Start of DATA SUPPLIED
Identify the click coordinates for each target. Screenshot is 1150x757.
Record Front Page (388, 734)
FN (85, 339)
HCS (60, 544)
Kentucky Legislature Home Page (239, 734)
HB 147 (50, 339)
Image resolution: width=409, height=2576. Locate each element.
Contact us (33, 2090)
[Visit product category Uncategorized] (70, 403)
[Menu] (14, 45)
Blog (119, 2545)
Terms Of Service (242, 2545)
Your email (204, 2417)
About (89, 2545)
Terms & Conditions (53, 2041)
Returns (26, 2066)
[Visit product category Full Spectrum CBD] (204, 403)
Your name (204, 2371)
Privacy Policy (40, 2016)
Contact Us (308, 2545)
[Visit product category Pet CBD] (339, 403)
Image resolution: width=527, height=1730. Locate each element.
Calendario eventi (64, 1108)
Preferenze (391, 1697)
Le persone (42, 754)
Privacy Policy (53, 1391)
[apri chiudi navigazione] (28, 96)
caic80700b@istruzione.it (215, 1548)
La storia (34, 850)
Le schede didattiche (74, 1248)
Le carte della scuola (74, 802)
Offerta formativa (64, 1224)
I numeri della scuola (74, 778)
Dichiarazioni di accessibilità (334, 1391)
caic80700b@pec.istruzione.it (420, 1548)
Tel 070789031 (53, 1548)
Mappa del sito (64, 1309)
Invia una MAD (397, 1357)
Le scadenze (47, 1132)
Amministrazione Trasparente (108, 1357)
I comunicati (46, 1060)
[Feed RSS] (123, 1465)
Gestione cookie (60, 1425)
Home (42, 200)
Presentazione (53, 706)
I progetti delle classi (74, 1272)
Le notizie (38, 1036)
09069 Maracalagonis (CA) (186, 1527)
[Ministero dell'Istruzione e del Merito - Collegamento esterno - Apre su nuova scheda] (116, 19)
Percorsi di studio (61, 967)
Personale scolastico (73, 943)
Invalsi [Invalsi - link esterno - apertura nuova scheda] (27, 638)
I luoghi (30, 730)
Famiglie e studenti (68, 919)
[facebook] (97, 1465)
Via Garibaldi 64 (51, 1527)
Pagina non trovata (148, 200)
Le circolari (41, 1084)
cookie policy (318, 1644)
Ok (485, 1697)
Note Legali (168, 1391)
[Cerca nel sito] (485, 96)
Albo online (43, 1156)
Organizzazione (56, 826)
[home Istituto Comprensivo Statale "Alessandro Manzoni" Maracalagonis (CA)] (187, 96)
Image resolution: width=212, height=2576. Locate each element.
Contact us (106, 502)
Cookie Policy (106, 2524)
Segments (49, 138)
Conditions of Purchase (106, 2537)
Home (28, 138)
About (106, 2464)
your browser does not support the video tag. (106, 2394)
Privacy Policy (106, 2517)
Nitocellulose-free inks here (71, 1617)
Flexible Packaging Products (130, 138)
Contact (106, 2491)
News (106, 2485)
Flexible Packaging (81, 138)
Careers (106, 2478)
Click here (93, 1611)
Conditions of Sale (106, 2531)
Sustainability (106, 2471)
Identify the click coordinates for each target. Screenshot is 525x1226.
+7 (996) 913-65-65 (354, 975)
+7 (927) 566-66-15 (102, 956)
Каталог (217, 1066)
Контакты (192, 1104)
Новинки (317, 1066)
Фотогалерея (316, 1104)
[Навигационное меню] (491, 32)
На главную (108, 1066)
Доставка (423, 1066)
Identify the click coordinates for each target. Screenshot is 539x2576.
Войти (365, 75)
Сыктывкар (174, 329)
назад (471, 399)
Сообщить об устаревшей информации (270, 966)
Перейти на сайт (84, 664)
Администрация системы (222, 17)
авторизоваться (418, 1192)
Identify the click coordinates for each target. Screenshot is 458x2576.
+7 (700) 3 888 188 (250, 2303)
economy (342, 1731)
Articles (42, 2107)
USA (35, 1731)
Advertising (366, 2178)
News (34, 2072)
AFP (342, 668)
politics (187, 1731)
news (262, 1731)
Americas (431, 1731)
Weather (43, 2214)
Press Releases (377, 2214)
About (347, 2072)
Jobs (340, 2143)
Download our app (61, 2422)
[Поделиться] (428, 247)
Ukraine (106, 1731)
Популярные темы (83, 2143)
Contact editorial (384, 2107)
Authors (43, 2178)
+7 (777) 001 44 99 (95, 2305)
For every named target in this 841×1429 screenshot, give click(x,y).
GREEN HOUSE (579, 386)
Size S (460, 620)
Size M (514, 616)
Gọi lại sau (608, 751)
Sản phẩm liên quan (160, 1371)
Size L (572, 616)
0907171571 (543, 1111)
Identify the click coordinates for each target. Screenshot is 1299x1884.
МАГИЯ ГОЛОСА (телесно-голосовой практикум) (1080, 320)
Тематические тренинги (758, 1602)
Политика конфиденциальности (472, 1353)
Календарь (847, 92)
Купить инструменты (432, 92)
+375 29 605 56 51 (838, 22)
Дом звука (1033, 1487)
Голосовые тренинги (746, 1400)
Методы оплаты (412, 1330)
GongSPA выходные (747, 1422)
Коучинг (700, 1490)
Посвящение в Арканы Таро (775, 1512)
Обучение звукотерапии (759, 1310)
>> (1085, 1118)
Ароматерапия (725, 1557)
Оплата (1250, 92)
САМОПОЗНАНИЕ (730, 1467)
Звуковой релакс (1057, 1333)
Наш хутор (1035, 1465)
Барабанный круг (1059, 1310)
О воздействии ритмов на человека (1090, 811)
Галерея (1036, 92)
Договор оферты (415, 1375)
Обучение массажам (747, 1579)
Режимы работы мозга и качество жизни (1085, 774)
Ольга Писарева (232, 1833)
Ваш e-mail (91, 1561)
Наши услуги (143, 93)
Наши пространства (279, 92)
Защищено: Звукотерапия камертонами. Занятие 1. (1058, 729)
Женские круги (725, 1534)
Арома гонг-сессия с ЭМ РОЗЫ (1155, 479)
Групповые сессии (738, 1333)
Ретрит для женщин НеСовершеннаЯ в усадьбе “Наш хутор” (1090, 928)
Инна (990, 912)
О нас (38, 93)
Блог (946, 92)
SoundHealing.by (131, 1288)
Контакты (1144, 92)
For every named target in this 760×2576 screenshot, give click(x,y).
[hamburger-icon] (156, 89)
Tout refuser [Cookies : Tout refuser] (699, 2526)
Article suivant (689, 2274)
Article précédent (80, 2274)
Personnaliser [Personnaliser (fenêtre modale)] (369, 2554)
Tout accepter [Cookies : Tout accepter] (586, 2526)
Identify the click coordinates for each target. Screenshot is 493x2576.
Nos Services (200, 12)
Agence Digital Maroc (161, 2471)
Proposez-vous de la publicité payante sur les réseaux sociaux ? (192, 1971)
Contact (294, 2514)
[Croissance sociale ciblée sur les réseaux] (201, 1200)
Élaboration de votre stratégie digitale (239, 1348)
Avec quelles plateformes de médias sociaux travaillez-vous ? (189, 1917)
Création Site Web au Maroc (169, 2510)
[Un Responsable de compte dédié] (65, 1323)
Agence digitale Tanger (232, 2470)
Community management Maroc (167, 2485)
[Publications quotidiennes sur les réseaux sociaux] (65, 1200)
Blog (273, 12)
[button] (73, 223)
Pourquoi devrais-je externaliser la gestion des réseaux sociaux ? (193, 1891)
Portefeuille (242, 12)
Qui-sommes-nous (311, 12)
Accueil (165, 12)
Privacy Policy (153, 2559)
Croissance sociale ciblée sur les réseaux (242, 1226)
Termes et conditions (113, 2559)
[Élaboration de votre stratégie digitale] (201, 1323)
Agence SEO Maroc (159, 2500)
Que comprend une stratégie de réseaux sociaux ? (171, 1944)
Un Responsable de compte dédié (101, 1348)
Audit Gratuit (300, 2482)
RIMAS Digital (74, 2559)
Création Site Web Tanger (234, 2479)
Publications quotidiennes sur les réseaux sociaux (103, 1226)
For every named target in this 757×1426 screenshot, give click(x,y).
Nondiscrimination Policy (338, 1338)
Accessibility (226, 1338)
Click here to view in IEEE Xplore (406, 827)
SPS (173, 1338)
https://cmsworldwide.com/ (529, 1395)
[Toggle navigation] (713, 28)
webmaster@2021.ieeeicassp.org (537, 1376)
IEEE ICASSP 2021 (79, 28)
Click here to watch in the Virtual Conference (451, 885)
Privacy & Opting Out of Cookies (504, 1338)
End of DATA SUPPLIED
_WHAT THE EXERCISE ASKS_.
Only the lines above from the line containing "I numeri della scuola (74, 778)" through the line containing "Amministrazione Trasparente (108, 1357)" should be retyped, exactly and with both ends included.

_PROBLEM SOLUTION_.
I numeri della scuola (74, 778)
Dichiarazioni di accessibilità (334, 1391)
caic80700b@pec.istruzione.it (420, 1548)
Tel 070789031 (53, 1548)
Mappa del sito (64, 1309)
Invia una MAD (397, 1357)
Le scadenze (47, 1132)
Amministrazione Trasparente (108, 1357)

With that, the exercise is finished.